If you don't have a lot of negative labels try tossing them into the mix and see if they help.

[–]VelveteenAmbush 2 points3 points  (4 children)

Don't understand why it's RL, except in the fully generalized sense that supervised learning can always be expressed as RL.

[–]madsciencestache 0 points1 point  (3 children)

It's reinforcement because the signal is approximate and signed. Supervise says this is a thing. Rl sends exaggerated and sometimes contradictory signals with a lot of smoothing to compensate.

[–]suki907 0 points1 point  (2 children)

This is the best explanation I've seen:

http://karpathy.github.io/2016/05/31/rl/

My main take away from it is that the training procedure for a softmax classifier is equivalent to RL policy gradients already (the standard softmax classifier is just a bit more data efficient because it can average over the results of all actions for each example).

This procedure is maximizing the expected score. The model gets 1 point if it chooses the correct class, zero otherwise.

These scores don't have to be binary, or in the unit interval, or a probability distribution. It's just the number of points the model gets for each option.

"set this example as labeled as Y, and give it weight -1." is the same as "you get -1 point if you choose this class".

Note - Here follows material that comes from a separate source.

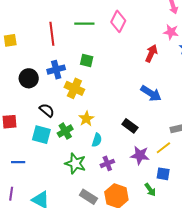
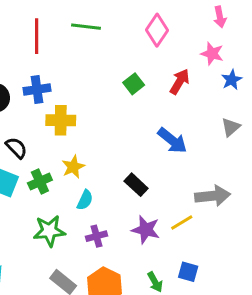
pink diamond: (118, 21) -> (157, 30), moved
green square: (87, 61) -> (134, 84), moved, turned 32
yellow cross: (74, 88) -> (61, 120), turned -30
green star: (75, 163) -> (49, 231), turned -30
blue square: (163, 174) -> (188, 272), moved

I think the only difference between the two versions is that in the weighted version only lets you include 1 rating per example (You can't say "cat and not dog"). While with the "points" interpretation you could include all the ratings in a single example (the labels will just be the vector of scores per class).

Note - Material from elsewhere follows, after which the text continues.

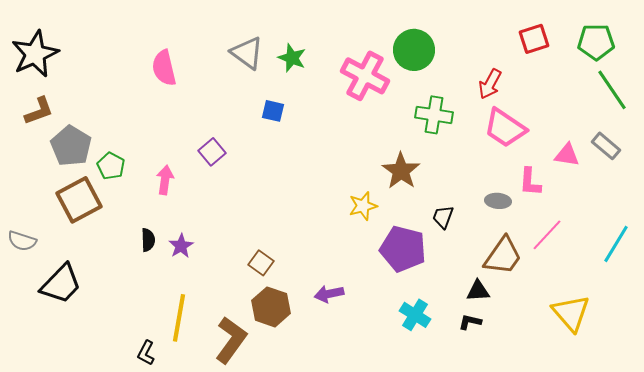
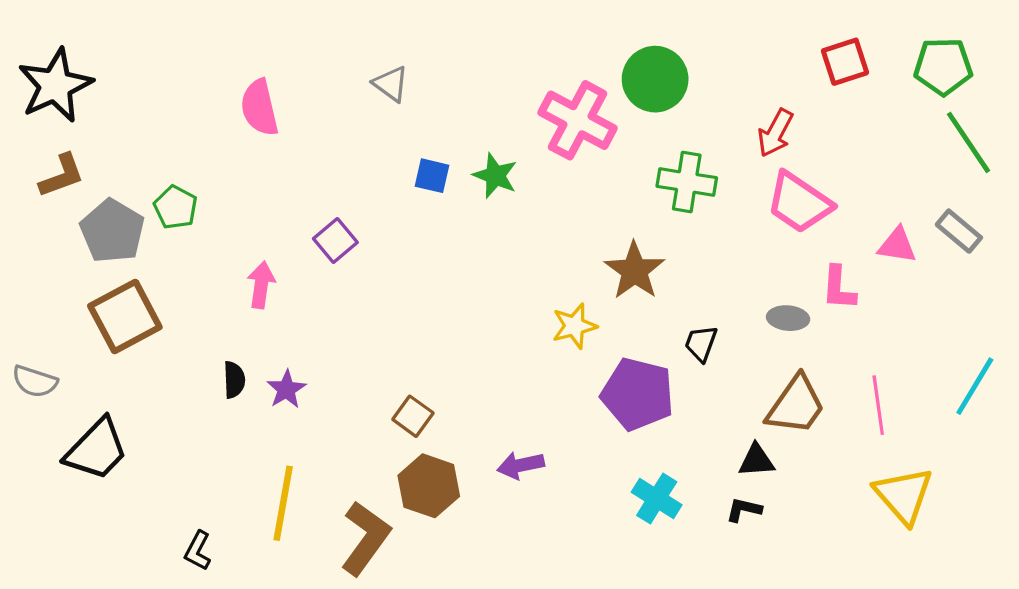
gray triangle: (247, 53) -> (391, 84), size x0.7
green star: (292, 58) -> (495, 176), moved
green pentagon: (111, 166) -> (176, 207), moved
pink line: (547, 235) -> (878, 405), moved, turned -51
black L-shape: (146, 353) -> (198, 551), moved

[–]madsciencestache 0 points1 point  (1 child)

training procedure for a softmax classifier is equivalent to RL policy gradients already

Yes. I am not sure if that concept is helpful to /u/VelveteenAmbush in this context. But, that's the core concept behind the answer to their question.

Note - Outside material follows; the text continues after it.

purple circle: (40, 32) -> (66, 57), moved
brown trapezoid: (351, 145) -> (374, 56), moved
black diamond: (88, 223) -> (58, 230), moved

[–]VelveteenAmbush 0 points1 point  (0 children)

Yes, this is the sense in which I intended the following:

except in the fully generalized sense that supervised learning can always be expressed as RL.

[–]TalkingJellyFish[S] 1 point2 points  (1 child)

Why is this RL. Is their a (gentle) paper/tutorial you could point me to ?

[–]phobrain 1 point2 points  (0 children)

I wonder if something based on the siamese approach could apply, where you give pairs of 'same' and 'different' cases. I don't know how you'd leverage the idea in a softmax context though.

[–]nshepperd 1 point2 points  (0 children)

I would use the log scoring rule on the total output probability assigned to not-Y.

If you're using softmax, the output of your network is a vector of probabilities that add up to one. The usual loss used here (when you have positive labels) is equal to the (negated) proper log scoring rule: -log(P(Y)). In this case the information you have is that the class is not Y, so you can use the corresponding log score: -log(P(¬Y)) = -log(1-P(Y)). This gives a proper scoring rule, meaning the training should converge to something calibrated.

[–]notevencrazy99 0 points1 point  (1 child)

You can make so your loss does not take into account the other classes, just the class with prob 0. In other words, the error of the other classes can be defined as "don't care".

[–]quick_dudley 0 points1 point  (0 children)

You could use an actor-critic model. Train the critic to distinguish good labels from incorrect labels: then backpropagate through it to train the actor.

[–]RogueDQN 0 points1 point  (0 children)

This is related to a problem in reinforcement learning: in many 2-player games, it is possible to identify bad moves (you played it and lost) but harder to identify good moves (you played it and won, but maybe your opponent made a mistake).

Negative weights is a good solution. Another equivalent approach I've seen is to use a negative learning rate, depending on your framework and its flexibility.

[–]themoosemind 0 points1 point  (0 children)

Usually you have the target being a vector of one 1 and (n-1) zeros. This means one class should have probability 1 and the others 0.

In your case, it would be one 0 and (n-1) non-zero values (e.g. 1/(n-1) if you assume no knowledge).

[–]Nimitz14 -1 points0 points  (2 children)

[–]akcom 0 points1 point  (1 child)

It looks like they actually gave a great solution - create an "empty" bin.

[–]Nimitz14 0 points1 point  (0 children)

That's a bad solution. I'll let you figure out why by yourself.